In a comparative analysis of study variables with findings from similar studies, previous investigations on linear dermatosis have shown comparable results which was represented in Table 4. Das et al. reported a mean age group of 15.58 ± 14.94, identifying Verrucous Epidermal Nevus as the most prevalent presentation, followed by linear LP. In our study, the mean age was 17.92 ± 7.1 years, with a predominance of LP and Lichen Striatus, followed by psoriasis and VEN. A slight female predominance was observed in the study conducted by Saraswathy et al. Additionally, the extremities were consistently identified as the predominant site in these studies, with the exception of Taieb et al.'s investigation, where the trunk was noted as the predominant site.

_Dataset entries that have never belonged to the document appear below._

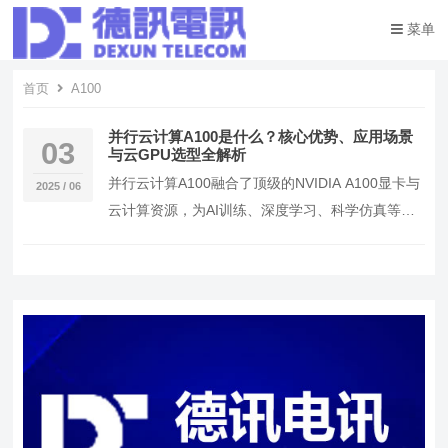
菜单
首页
A100
并行云计算A100是什么？核心优势、应用场景
03
与云GPU选型全解析
并行云计算A100融合了顶级的NVIDIA A100显卡与
2025 / 06
云计算资源，为AI训练、深度学习、科学仿真等高
负载任务提供超强性能支持。 采用A1…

The spectrum is continuously expanding and newer diseases (eosinophilic cellulites, linear scleroderma and erythematous exanthem of scarlet fever) have been included in this category. 25 In these polygenic inflammatory disorders, there exists a sharp demarcation between involved and uninvolved skin. The comparative analysis of two cell populations exposed to identical environmental conditions and possessing the same genetic background, except for the mosaic gene, through additional genetic studies, may facilitate the identification of precise genetic loci accountable for these manifestations
Conclusion
This case series highlights the various linear dermatosis along the lines of Blaschko along with their demographic, clinical, dermoscopic and histopathological features. While the distribution pattern of linear dermatoses by itself serves as a valuable diagnostic tool, achieving enhanced diagnostic accuracy often necessitates correlation with associated clinical symptoms, dermoscopy, and histopathological findings- an emphasis that cannot be overstated.